A Simple UX Test Most Teams Never Run
Ask someone outside your company to complete a task.
Don’t explain anything.
Just observe.
Watch for moments where they:
- pause
- reread labels
- hesitate
- open multiple tabs
- ask questions
- click back repeatedly
Those moments are UX debt.
If Users Need to “Learn” Navigation, Something Is Wrong
Navigation should feel obvious.
A common mistake:
“We grouped features by department.”
Users do NOT think in departments.
They think in goals.
Bad navigation:
Operations
Management
Configuration
Resources
Better navigation:
Track Orders
Manage Team
Billing
Reports
One is company-centric.
The other is outcome-centric.
That difference matters.
Your Internal Vocabulary Is Probably Hurting Conversion
Teams love naming things creatively.
Users hate decoding them.
Examples:
“Engagement Hub”
“Experience Layer”
“Resource Pipeline”
Users prefer:
Messages
Dashboard
Team Members
Every Extra Thought Costs Retention
This is especially true in onboarding.
If users must stop and think:
- “What does this mean?”
- “Where do I click?”
- “Why is this here?”
- “What happens next?”
…you’re creating cognitive friction.
Even small confusion compounds.
A tiny moment of uncertainty repeated 20 times becomes churn.
The Biggest UX Trap in Developer-Led Products
Technical teams often optimize for:
- flexibility
- architecture purity
- scalability
- feature completeness
Users optimize for:
- speed
- clarity
- confidence
- momentum
Those are not always aligned.
And that’s okay.
But products win when business logic becomes invisible.
Build Around User Intent, Not System Structure
A better product question is:
“Where should this feature live?”
Instead ask:
“What is the user trying to achieve at this moment?”
That single shift changes:
- navigation
- onboarding
- conversion
- retention
- usability
One Framework That Helps Immediately
Before adding any screen, ask:
1. What is the user trying to do?
2. What information do they need right now?
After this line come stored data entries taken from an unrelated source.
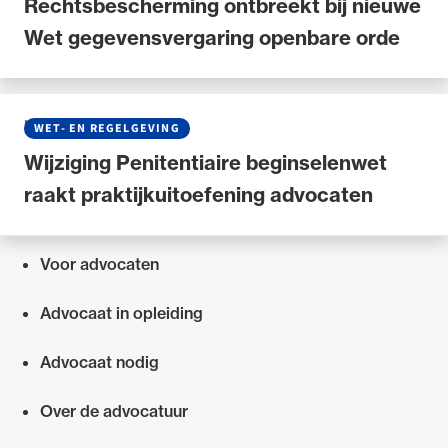
Rechtsbescherming ontbreekt bij nieuwe
Wet gegevensvergaring openbare orde
NIEUWS
•
09 JULI 2025
WET- EN REGELGEVING
Wijziging Penitentiaire beginselenwet
raakt praktijkuitoefening advocaten
Voor advocaten
Snel navigeren naar
Advocaat in opleiding
Advocaat nodig
Over de advocatuur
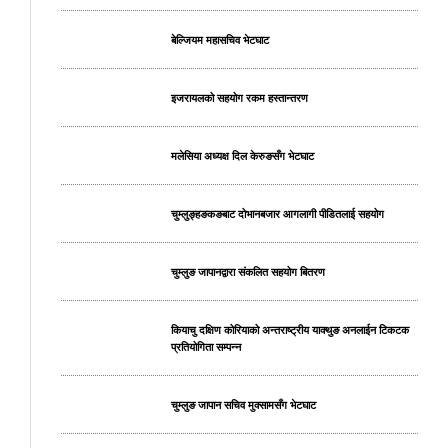
बेल्जियम महासचिव भेटघाट
इजरायलको सहयोग रकम हस्तान्तरण
मलेसिया अध्यक्ष दिल केरुङसँग भेटघाट
चुम्लुङ्हङकङबाट दोभानबजार आगलागी पीडितलाई सहयोग
चुम्लुङ जापानद्वारा संकलित सहयोग बितरण
कियाचु दक्षिण कोरियाको अन्तराष्ट्रीय याक्थुङ अनलाईन टिकटक
प्रतियोगिता सम्पन्न
चुम्लुङ जापान सचिव मुक्सामसँग भेटघाट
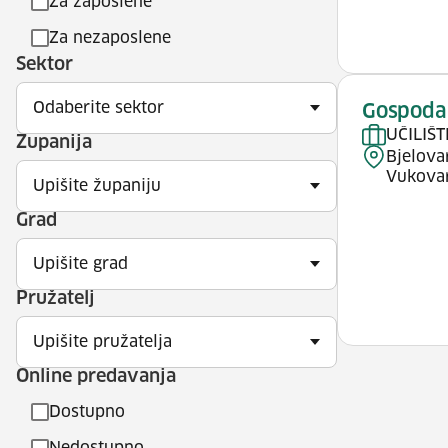
Za zaposlene
Za nezaposlene
Sektor
Odaberite sektor
Gospoda
UČILIŠT
Županija
Bjelovar
Vukova
Upišite županiju
Grad
Upišite grad
Pružatelj
Upišite pružatelja
Online predavanja
Dostupno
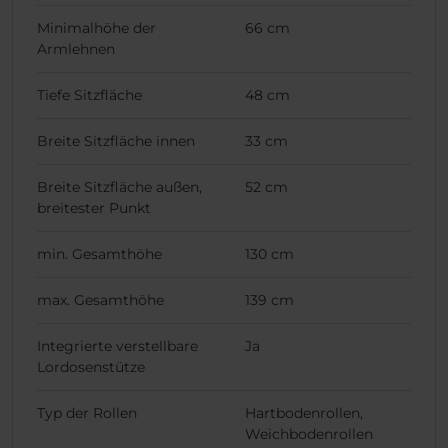
Minimalhöhe der
66 cm
Armlehnen
Tiefe Sitzfläche
48 cm
Breite Sitzfläche innen
33 cm
Breite Sitzfläche außen,
52 cm
breitester Punkt
min. Gesamthöhe
130 cm
max. Gesamthöhe
139 cm
Integrierte verstellbare
Ja
Lordosenstütze
Typ der Rollen
Hartbodenrollen,
Weichbodenrollen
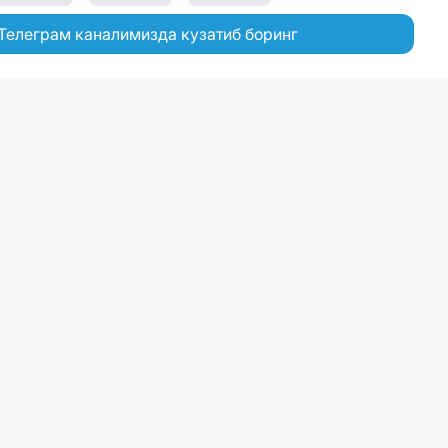
Телеграм каналимизда кузатиб боринг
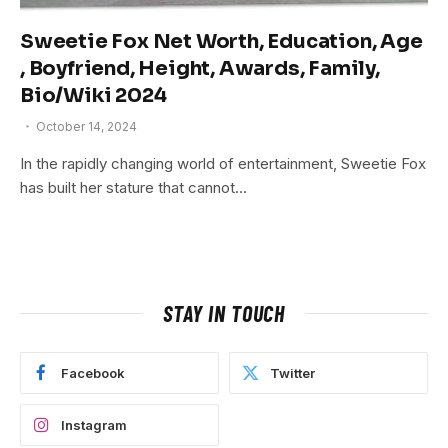
Sweetie Fox Net Worth, Education, Age
, Boyfriend, Height, Awards, Family,
Bio/Wiki 2024
October 14, 2024
In the rapidly changing world of entertainment, Sweetie Fox
has built her stature that cannot…
STAY IN TOUCH
Facebook
Twitter
Instagram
3. What is distracting them?
4. What decision feels difficult?
5. How can we reduce effort?
If your UI cannot answer these clearly, users will struggle silently.
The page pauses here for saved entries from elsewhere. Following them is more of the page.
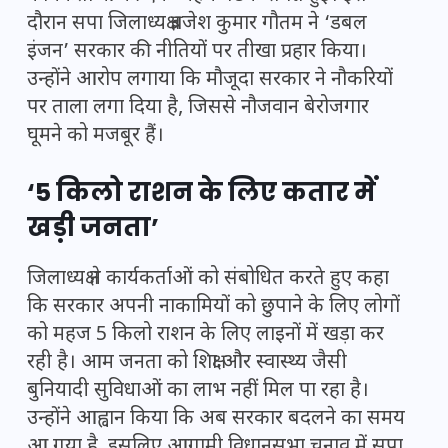
दौरान
सपा
जिलाध्यक्ष ब्रजेश कुमार गौतम ने ‘डबल
इंजन’ सरकार की नीतियों पर तीखा प्रहार किया।
उन्होंने आरोप लगाया कि मौजूदा सरकार ने नौकरियों
पर ताला लगा दिया है, जिससे नौजवान बेरोजगार
घूमने को मजबूर हैं।
‘5 किलो राशन के लिए कतार में
खड़ी जनता’
जिलाध्यक्ष ने कार्यकर्ताओं को संबोधित करते हुए कहा
कि सरकार अपनी नाकामियों को छुपाने के लिए लोगों
को महज 5 किलो राशन के लिए लाइनों में खड़ा कर
रही है। आम जनता को शिक्षा और स्वास्थ्य जैसी
बुनियादी सुविधाओं का लाभ नहीं मिल पा रहा है।
उन्होंने आह्वान किया कि अब सरकार बदलने का समय
आ गया है, इसलिए आगामी विधानसभा चुनाव में सपा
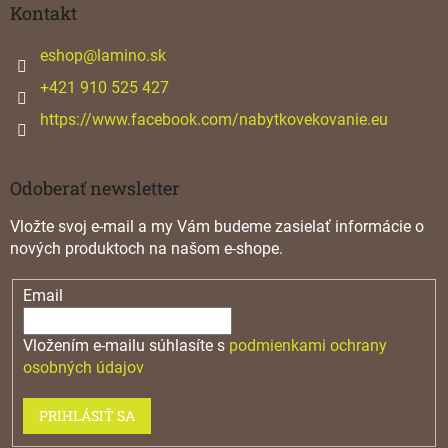
ä
Kontakt
t
i
eshop
@
lamino.sk
e
+421 910 525 427
https://www.facebook.com/nabytkovekovanie.eu
Odoberať newsletter
Vložte svoj e-mail a my Vám budeme zasielať informácie o
nových produktoch na našom e-shope.
Email
Vložením e-mailu súhlasíte s
podmienkami ochrany
osobných údajov
PRIHLÁSIŤ SA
A Great Resource for Understanding Mental Models
If you work in product, UX, or SaaS, this article is worth bookmarking:
🔗 https://www.interaction-design.org/literature/topics/mental-models
And this one on cognitive load:
🔗 https://lawsofux.com/hicks-law/
Tiny UX Improvements That Usually Increase Conversion
Small changes often outperform big redesigns.
Examples:
- Rename buttons using action-based text
- Show next steps clearly
- Reduce form fields
- Add inline validation
- Remove unnecessary settings
- Use familiar patterns
- Prioritize defaults over customization
Sometimes a 5-word change improves activation more than a new feature.
Here’s the Hard Truth
Users are not confused because they are “bad at technology.”
They’re confused because the product expects them to think like the people who built it.
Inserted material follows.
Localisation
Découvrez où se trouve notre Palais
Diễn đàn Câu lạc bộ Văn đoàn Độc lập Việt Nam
And users will never care about your architecture as much as your team does.
They only care about one thing:
“Can I achieve my goal quickly without friction?”
The products that understand this grow faster.
Quick Challenge For Product Teams
Open your product homepage or dashboard right now and ask:
“Would a first-time user instantly understand what to do next?”
If the answer is “maybe,” there’s work to do.
Curious:
What’s one product you’ve used recently that felt unnecessarily complicated?
And what product feels incredibly intuitive to you?